Le lecteur pourra faire son choix entre les deux couleurs du
moment que le sens de la couleur choisie reste le même et que le
contraste avec les « immenses tâches roses » est conservé. De
nombreuses études ont pris pour objet les couleurs dans la littérature
jouvienne, révélant ainsi la place particulière qu’elles occupent chez
le romancier-poète. Toutes ces études révèlent qu’elles sont elles
aussi un appel au décodage herméneutique et que leur portée symbolique
participe au mystère à l’œuvre dans le roman. Les couleurs apparaissent
comme des traductions des mouvements psychiques, des modes d’expression
de l’émotivité des êtres et mettent à jour la profonde symbiose entre
la nature et les mystères de l’inconscient. Au-delà de leur portée
symbolique, considérons-les avec Kandinsky, non pas comme un revêtement
externe, mais comme une manière d’apparaître de la chose, ou comme le
dit M. Merleau-Ponty, une « chair du monde » qui dépasse le langage :
« Chaque
teinte, sans doute, finira un jour par trouver aussi à s’exprimer dans
le mot matériel qui lui convient. Mais jamais le mot n’arrivera à
l’épuiser tout entière. Toujours quelque chose lui échappera. Les mots
ne sont et ne peuvent être autre chose que des allusions aux couleurs,
des signes visibles et tout extérieurs » (Kandinsky, p.137).
De
fait, la couleur dépasse le monde visible des objets pour atteindre ce
que Jean-Jacques Wunenburger nomme une « phénoménalité
spermatique », véritable matrice de la perception de tous les
objets :
« La couleur est même ce qui constitue la
profondeur, parce qu’elle confère à l’objet fini, déterminé, pris dans
la forme, une ouverture sur l’infini, l’indéterminé, l’informe, qui
fonde l’effet de présence même » (Wunenburger, p.45).

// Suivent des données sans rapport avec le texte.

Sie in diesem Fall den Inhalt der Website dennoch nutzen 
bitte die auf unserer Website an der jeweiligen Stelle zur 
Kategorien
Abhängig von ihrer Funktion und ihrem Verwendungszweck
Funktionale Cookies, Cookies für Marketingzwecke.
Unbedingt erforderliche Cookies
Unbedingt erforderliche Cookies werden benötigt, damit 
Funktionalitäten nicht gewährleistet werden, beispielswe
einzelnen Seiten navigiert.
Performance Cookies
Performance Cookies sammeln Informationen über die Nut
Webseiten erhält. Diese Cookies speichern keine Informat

L’auteur reprend l’expression de Max Loreau qui parle de « sensation colorante » lorsqu’il évoque « l’événement
où se produisent, d’un seul et même mouvement, la sensation et la
couleur ; l’avènement dans lequel, surgissant l’une et l’autre
ensemble, elles se séparent et viennent au jour du profond de leur
attachement » (Wunenburger, p.45).
Ne s’agit-il pas ici de la « sonorité bleue »

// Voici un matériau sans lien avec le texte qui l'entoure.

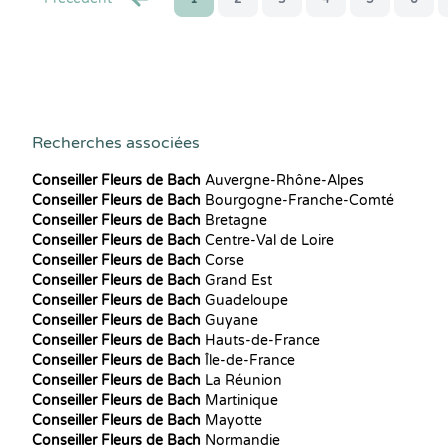
Recherches associées
Conseiller Fleurs de Bach
Auvergne-Rhône-Alpes
Conseiller Fleurs de Bach
Bourgogne-Franche-Comté
Conseiller Fleurs de Bach
Bretagne
Conseiller Fleurs de Bach
Centre-Val de Loire
Conseiller Fleurs de Bach
Corse
Conseiller Fleurs de Bach
Grand Est
Conseiller Fleurs de Bach
Guadeloupe
Conseiller Fleurs de Bach
Guyane
Conseiller Fleurs de Bach
Hauts-de-France
Conseiller Fleurs de Bach
Île-de-France
Conseiller Fleurs de Bach
La Réunion
Conseiller Fleurs de Bach
Martinique
Conseiller Fleurs de Bach
Mayotte
Conseiller Fleurs de Bach
Normandie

rendue par la chambre de Paulina, hypallage fondant en une résonance
unique la sensation et la couleur ? La couleur n’y est plus
ici une modalité de la visibilité, une « signalétique superficielle », mais une invitation à déchiffrer ce qui dépasse la donnée visuelle. Aussi a-t-elle partie liée avec la « surréalité suprasensible » évoquée encore par Jean-Jacques Wunenburger :
« (…) la
couleur surgie des profondeurs peut nous donner à sentir une sorte de
surréalité suprasensible, comme si la coloration émanait cette fois de
quelque niveau de réalité inaccessible aux sens. La perception de faits
colorés nous fait alors insensiblement pénétrer dans une sphère
spirituelle qui dépasse en ampleur, en amplitude, le seul donné
sensoriel. Ma conscience n’est pas seulement en relation avec ce
qui apparaît ici et maintenant. La charge de sens de la couleur opère
un précipité psychique, qui m’élève au-dessus de l’empirique, qui me
charge de pensées, certes évanescentes, nomades, mais qui ne sont pas
induites par la seule matérialité physique. La couleur a donc bien un
effet méta-physique, en ce qu’elle libère en moi une dimension
supra-spatiale et m’ouvre sur un horizon phénoménal supra-sensible » (Wunenburger, p.46).
Cette « charge de sens » portée par la couleur permet également de comprendre le « vert violet le gris jaune et le blanc tout rouge » d’Ode.
La portée sémiotique surpasse la matérialité de la couleur dont la
représentation est bouleversée par l’effet produit. Cet effet
méta-physique est notamment porté par la couleur bleue, omniprésente
couleur spirituelle du roman jouvien ouvrant le champ aux projections
de l’imaginaire. « Plus le bleu est profond, nous dit Kandinsky, plus il attire l’homme vers l’infini et éveille en lui la nostalgie du Pur et de l’ultime suprasensible ». (Kandinsky, p.149)
La
sensation liée à la couleur nous permettrait alors de nous détacher des
limites du monde objectif et de saisir les médiations suprasensibles de
l’Absolu :
« Bref,
les couleurs ‘imaginales’ nous font prendre conscience que notre
réalité physique n’est qu’une partie du tout du réel, qu’elle n’est
qu’une réverbération d’un autre monde, plus vrai, plus inaccessible à
nos sens corporels, où le réel, libéré de sa matérialité, est plus
proche de son origine, et donc de l’inconditionné primordial » ( Wunenburger, p.47).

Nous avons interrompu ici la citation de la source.